Re: [PATCH v3 11/18] dmaengine: idxd: ims setup for the vdcm

From: Dave Jiang
Date: Wed Oct 07 2020 - 17:54:50 EST




On 9/30/2020 12:57 PM, Thomas Gleixner wrote:
> On Tue, Sep 15 2020 at 16:28, Dave Jiang wrote:
>> diff --git a/drivers/dma/Kconfig b/drivers/dma/Kconfig
>> index a39392157dc2..115a8f49aab3 100644
>> --- a/drivers/dma/Kconfig
>> +++ b/drivers/dma/Kconfig
>> @@ -301,6 +301,7 @@ config INTEL_IDXD_MDEV
>> depends on INTEL_IDXD
>> depends on VFIO_MDEV
>> depends on VFIO_MDEV_DEVICE
>> + depends on IMS_MSI_ARRAY
>
> select?

Will fix

>
>> int idxd_mdev_host_init(struct idxd_device *idxd)
>> {
>> struct device *dev = &idxd->pdev->dev;
>
>> + ims_info.max_slots = idxd->ims_size;
>> + ims_info.slots = idxd->reg_base + idxd->ims_offset;
>> + dev->msi_domain =
>> pci_ims_array_create_msi_irq_domain(idxd->pdev, &ims_info);
>
> 1) creating the domain can fail and checking the return code is overrated
>
> 2) dev_set_msi_domain() exists for a reason. If we change any of this in
> struct device then we can chase all the open coded mess in drivers
> like this.
>
> Also can you please explain how this is supposed to work?
>
> idxd->pdev is the host PCI device. So why are you overwriting the MSI
> domain of the underlying host device? This works by chance because you
> allocate the regular MSIX interrupts for the host device _before_
> invoking this.
>
> IIRC, I provided you ASCII art to show how all of this is supposed to be
> structured...

Yes. I see now that the implementation is wrong. In the updated code for next rev, I'm saving the domain to the idxd driver context.

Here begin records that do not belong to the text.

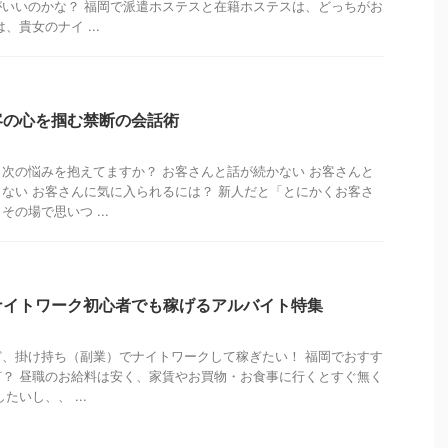
いいのかな？ 福岡で派遣ホステスと在籍ホステスは、どっちがお
、貴女のナイ ...
客の心を掴む禁断の会話術
次の悩みを抱えてますか？ お客さんと話が続かない お客さんと
ない お客さんに気に入られるには？ 新人だと「とにかくお客さ
の場で思いつ ...
ナイトワーク初心者でも稼げるアルバイト特集
、掛け持ち（副業）でナイトワークして稼ぎたい！ 福岡でおすす
？ 昼職のお給料は安く、家賃やお買物・お食事に行くとすぐ無く
たいし、、 ...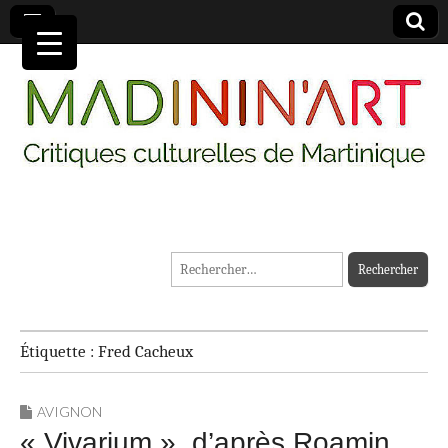
MADININ'ART
Rechercher :
Étiquette :
Fred Cacheux
AVIGNON
« Vivarium », d’après Roamin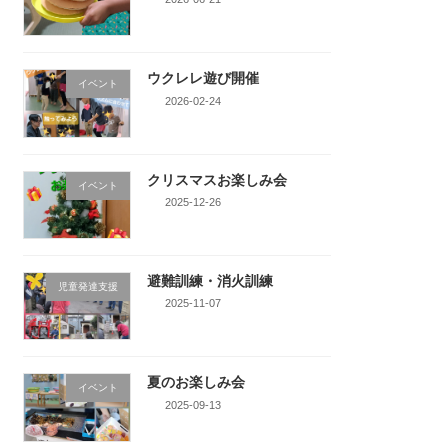
ウクレレ遊び開催
イベント
2026-02-24
クリスマスお楽しみ会
イベント
2025-12-26
避難訓練・消火訓練
児童発達支援
2025-11-07
夏のお楽しみ会
イベント
2025-09-13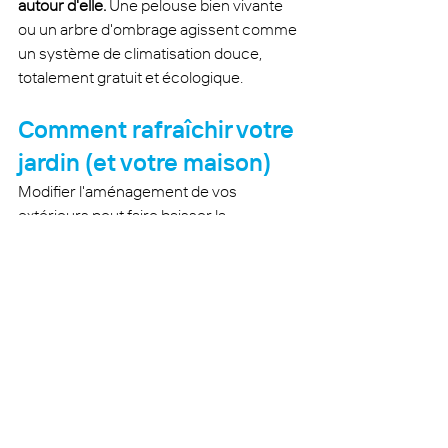
autour d'elle.
 Une pelouse bien vivante 
ou un arbre d'ombrage agissent comme 
un système de climatisation douce, 
totalement gratuit et écologique.
Comment rafraîchir votre 
jardin (et votre maison)
Modifier l'aménagement de vos 
extérieurs peut faire baisser la 
température intérieure de 
2°C à 5°C
 lors 
des pics de chaleur. Voici par où 
commencer :
Végétaliser les zones stratégiques :
Priorisez les façades exposées au 
Sud et à l'Ouest. Remplacez le 
bitume ou les pavés inutiles par des 
"zones de pleine terre" plantées de 
vivaces ou de pelouse.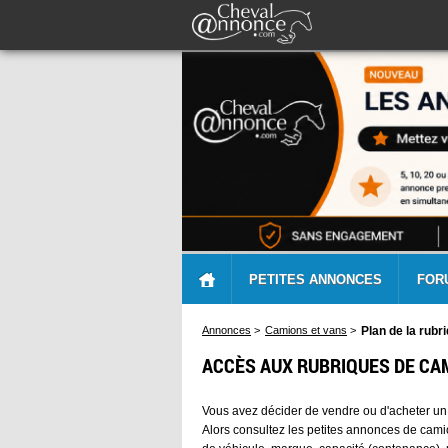
PETITES ANNONCES
FOR
Annonces
>
Camions et vans
>
Plan de la rubr
ACCÈS AUX RUBRIQUES DE CA
Vous avez décider de vendre ou d'acheter un
Alors consultez les petites annonces de camio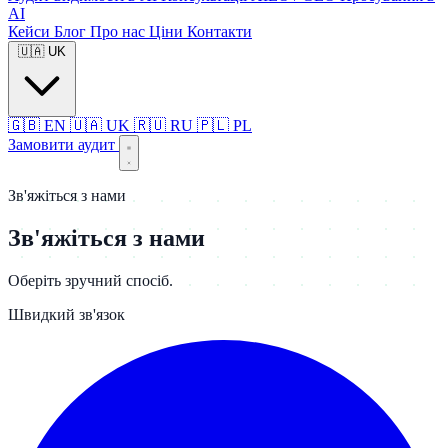
AI
Кейси
Блог
Про нас
Ціни
Контакти
🇺🇦
UK
🇬🇧
EN
🇺🇦
UK
🇷🇺
RU
🇵🇱
PL
Замовити аудит
Зв'яжіться з нами
Зв'яжіться з нами
Оберіть зручний спосіб.
Швидкий зв'язок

ims_info.max_slots = idxd->ims_size;
ims_info.slots = idxd->reg_base + idxd->ims_offset;
idxd->ims_domain = pci_ims_array_create_msi_irq_domain(idxd->pdev, &ims_info);

dev_set_msi_domain() will be called with mdev later on when mdevs are being created.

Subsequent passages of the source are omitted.